J’aime travailler avec ce type de structures car j’ai l’impression que nous construisons et progressons ensemble. Mais j’ai également beaucoup de plaisir à collaborer avec des structures de taille plus importante. Je profite également de leur savoir-faire et je progresse aussi beaucoup grâce à ces expériences.

 

Que pouvez-vous nous dire sur vos projets 2015 ? Une prochaine exposition ?

2015 sera fait de nouveaux objets et de scénographies. J’ai conçu un canapé et une table d’extérieur pour Tectona, une collection de sacs pour Bensimon, un diffuseur d’huiles essentielles et un sac à dos se transformant en imperméable pour Natures & Découvertes… Je conçois également des scénographies d’exposition pour le musée des Arts décoratifs, le Palais des Beaux-arts de Lille ou encore le Centre National du Costume de Scène.

Les projets pour 2016 commencent également à prendre forme. Deux expositions seront consacrées à mon travail ; l’une à Montigny-lès-Metz, l’autre au MUDAC à Lausanne. Cette dernière sera l’occasion de la publication d’un livre dédié à mes créations.

 

Avez-vous pris une bonne résolution professionnelle ?
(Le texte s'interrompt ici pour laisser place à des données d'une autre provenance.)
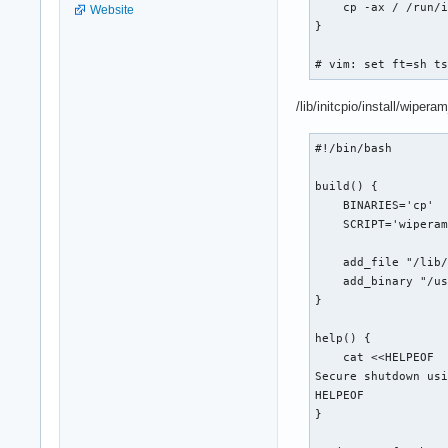
    cp -ax / /run/i
Website
}

# vim: set ft=sh t
/lib/initcpio/install/wipe
#!/bin/bash

build() {

    BINARIES='cp'

    SCRIPT='wiperam
    add_file "/lib/
    add_binary "/us
}

help() {

    cat <<HELPEOF

Secure shutdown usi
HELPEOF

}
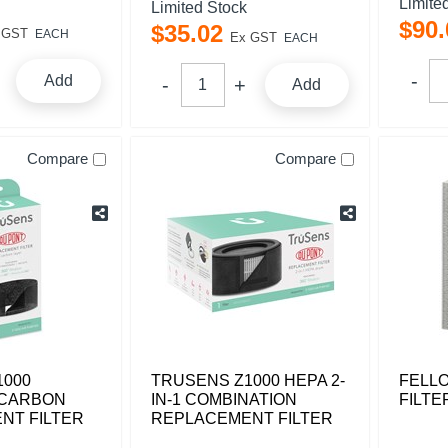
Limite
Limited Stock
$
90
.
$
35
.
02
 GST
EACH
Ex GST
EACH
Add
Add
Compare
Compare
1000
TRUSENS Z1000 HEPA 2-
FELL
 CARBON
IN-1 COMBINATION
FILTE
NT FILTER
REPLACEMENT FILTER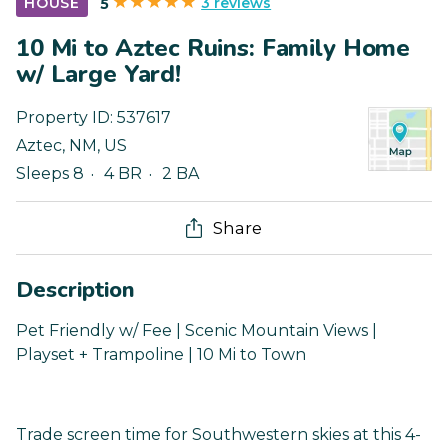
3 reviews
HOUSE
5
10 Mi to Aztec Ruins: Family Home
w/ Large Yard!
Property ID:
537617
Aztec
,
NM
,
US
Sleeps 8
4 BR
2 BA
Share
Description
Pet Friendly w/ Fee | Scenic Mountain Views |
Playset + Trampoline | 10 Mi to Town
Trade screen time for Southwestern skies at this 4-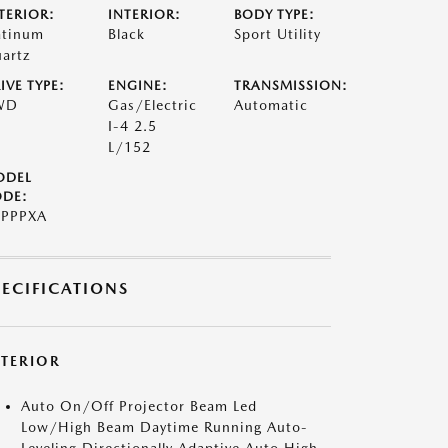
TERIOR:
INTERIOR:
BODY TYPE:
atinum
Black
Sport Utility
artz
IVE TYPE:
ENGINE:
TRANSMISSION:
WD
Gas/Electric
Automatic
I-4 2.5
L/152
ODEL
DE:
PPPXA
PECIFICATIONS
XTERIOR
Auto On/Off Projector Beam Led
Low/High Beam Daytime Running Auto-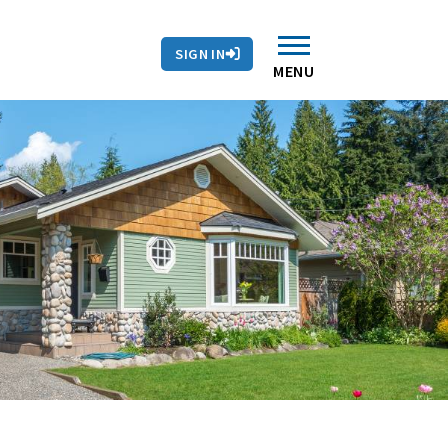
SIGN IN
MENU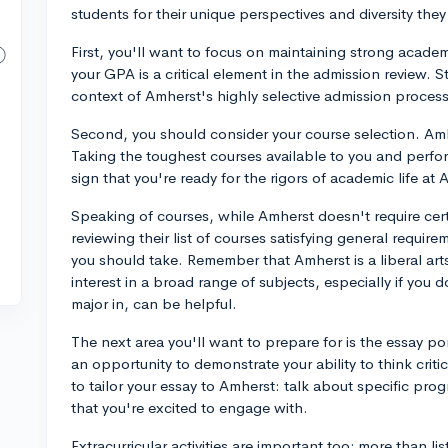
students for their unique perspectives and diversity th
First, you'll want to focus on maintaining strong acad
your GPA is a critical element in the admission review. S
context of Amherst's highly selective admission proces
Second, you should consider your course selection. Am
Taking the toughest courses available to you and perfo
sign that you're ready for the rigors of academic life at 
Speaking of courses, while Amherst doesn't require certa
reviewing their list of courses satisfying general requir
you should take. Remember that Amherst is a liberal a
interest in a broad range of subjects, especially if you 
major in, can be helpful.
The next area you'll want to prepare for is the essay po
an opportunity to demonstrate your ability to think crit
to tailor your essay to Amherst: talk about specific pro
that you're excited to engage with.
Extracurricular activities are important too; more than l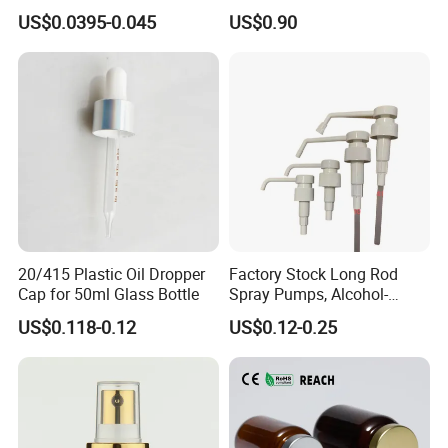
Gas Stove Cartridge Valve
Soap Dispenser Bottle
US$0.0395-0.045
US$0.90
Pump for Lotions
20/415 Plastic Oil Dropper
Factory Stock Long Rod
Cap for 50ml Glass Bottle
Spray Pumps, Alcohol-
Disinfected Pump Heads,
US$0.118-0.12
US$0.12-0.25
24-38mm Long Rod Hand
Sanitizer Gel Pump Heads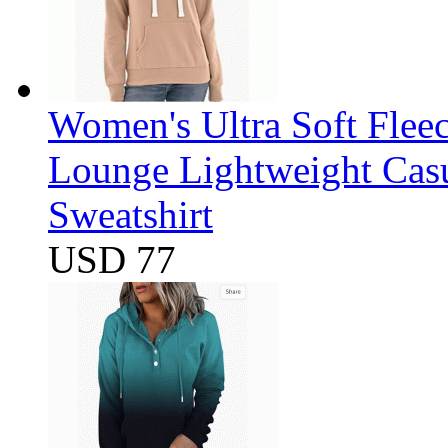
Women's Ultra Soft Flee
Lounge Lightweight Casu
Sweatshirt
USD 77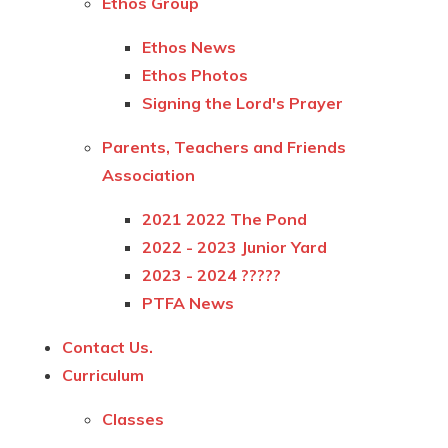
Ethos Group
Ethos News
Ethos Photos
Signing the Lord's Prayer
Parents, Teachers and Friends
Association
2021 2022 The Pond
2022 - 2023 Junior Yard
2023 - 2024 ?????
PTFA News
Contact Us.
Curriculum
Classes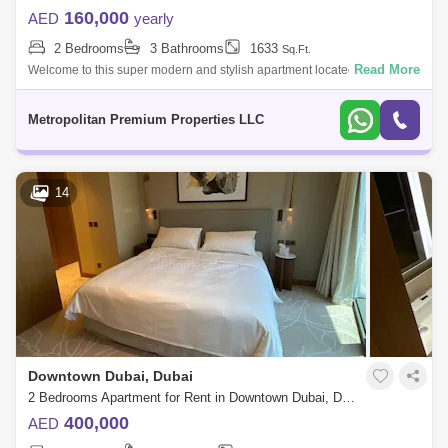
160,000
AED
yearly
2 Bedrooms
3 Bathrooms
1633
Sq.Ft.
Read More
Welcome to this super modern and stylish apartment located in
Downtown Dubai. The unit has a spacious, open-layout living room
complemented by large w
Metropolitan Premium Properties LLC
14
Downtown Dubai, Dubai
2 Bedrooms Apartment for Rent in Downtown Dubai, Dubai - 5868690
400,000
AED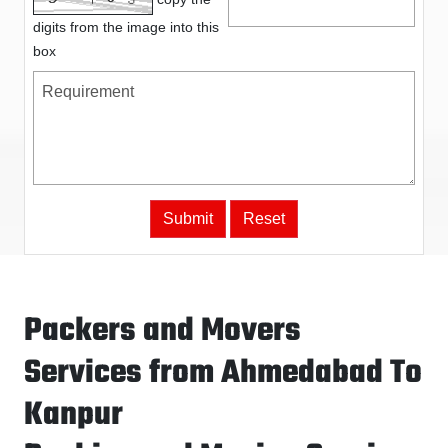
digits from the image into this
box
Packers and Movers
Services from Ahmedabad To
Kanpur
Ma résolution est de privilégier les projets où les rapports humains sont chaleureux. Dessiner un objet ou faire un espace sont des aventures qui durent un certain temps et qui nécessitent de pouvoir faire face aux difficultés. Pour que les rêves se réalisent, il faut que tous y croient et se battent.

 

Rêvez-vous d’un projet ou d’une collaboration en particulier ?

L’espace que j’ai le plus envie de dessiner aujourd’hui est un restaurant. Travailler sur l’ambiance d’un lieu de partage me fait rêver.